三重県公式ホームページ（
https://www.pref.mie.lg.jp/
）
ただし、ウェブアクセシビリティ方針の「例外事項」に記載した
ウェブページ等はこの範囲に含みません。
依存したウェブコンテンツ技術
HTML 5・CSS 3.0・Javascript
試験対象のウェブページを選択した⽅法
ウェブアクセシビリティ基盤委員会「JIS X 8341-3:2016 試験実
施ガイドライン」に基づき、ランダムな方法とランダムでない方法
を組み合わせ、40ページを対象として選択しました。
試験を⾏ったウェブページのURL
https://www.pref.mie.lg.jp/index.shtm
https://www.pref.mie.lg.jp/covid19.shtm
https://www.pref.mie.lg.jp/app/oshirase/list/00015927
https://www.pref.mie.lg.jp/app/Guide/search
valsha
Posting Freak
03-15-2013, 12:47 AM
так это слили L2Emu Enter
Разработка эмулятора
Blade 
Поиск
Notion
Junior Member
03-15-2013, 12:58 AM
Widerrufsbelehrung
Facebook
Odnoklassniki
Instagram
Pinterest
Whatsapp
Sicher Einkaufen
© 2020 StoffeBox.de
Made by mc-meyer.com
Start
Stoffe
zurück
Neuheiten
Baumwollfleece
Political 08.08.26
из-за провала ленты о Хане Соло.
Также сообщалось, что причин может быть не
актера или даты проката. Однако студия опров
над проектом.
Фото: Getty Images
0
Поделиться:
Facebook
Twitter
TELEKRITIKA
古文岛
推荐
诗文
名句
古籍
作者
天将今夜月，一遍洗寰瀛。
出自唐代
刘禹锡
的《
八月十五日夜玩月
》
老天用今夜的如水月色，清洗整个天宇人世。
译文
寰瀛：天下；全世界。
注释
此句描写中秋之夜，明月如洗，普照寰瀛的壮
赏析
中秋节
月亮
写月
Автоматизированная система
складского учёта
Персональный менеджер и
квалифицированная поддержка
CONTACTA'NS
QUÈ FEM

AIM OF THE EXERCISE ▸ Each entry above needs to be retyped exactly as it appears.

TASK RESULT ▸
三重県公式ホームページ（
https://www.pref.mie.lg.jp/
）
ただし、ウェブアクセシビリティ方針の「例外事項」に記載した
ウェブページ等はこの範囲に含みません。
依存したウェブコンテンツ技術
HTML 5・CSS 3.0・Javascript
試験対象のウェブページを選択した⽅法
ウェブアクセシビリティ基盤委員会「JIS X 8341-3:2016 試験実
施ガイドライン」に基づき、ランダムな方法とランダムでない方法
を組み合わせ、40ページを対象として選択しました。
試験を⾏ったウェブページのURL
https://www.pref.mie.lg.jp/index.shtm
https://www.pref.mie.lg.jp/covid19.shtm
https://www.pref.mie.lg.jp/app/oshirase/list/00015927
https://www.pref.mie.lg.jp/app/Guide/search
valsha
Posting Freak
03-15-2013, 12:47 AM
так это слили L2Emu Enter
Разработка эмулятора
Blade 
Поиск
Notion
Junior Member
03-15-2013, 12:58 AM
Widerrufsbelehrung
Facebook
Odnoklassniki
Instagram
Pinterest
Whatsapp
Sicher Einkaufen
© 2020 StoffeBox.de
Made by mc-meyer.com
Start
Stoffe
zurück
Neuheiten
Baumwollfleece
Political 08.08.26
из-за провала ленты о Хане Соло.
Также сообщалось, что причин может быть не
актера или даты проката. Однако студия опров
над проектом.
Фото: Getty Images
0
Поделиться:
Facebook
Twitter
TELEKRITIKA
古文岛
推荐
诗文
名句
古籍
作者
天将今夜月，一遍洗寰瀛。
出自唐代
刘禹锡
的《
八月十五日夜玩月
》
老天用今夜的如水月色，清洗整个天宇人世。
译文
寰瀛：天下；全世界。
注释
此句描写中秋之夜，明月如洗，普照寰瀛的壮
赏析
中秋节
月亮
写月
Автоматизированная система
складского учёта
Персональный менеджер и
квалифицированная поддержка
CONTACTA'NS
QUÈ FEM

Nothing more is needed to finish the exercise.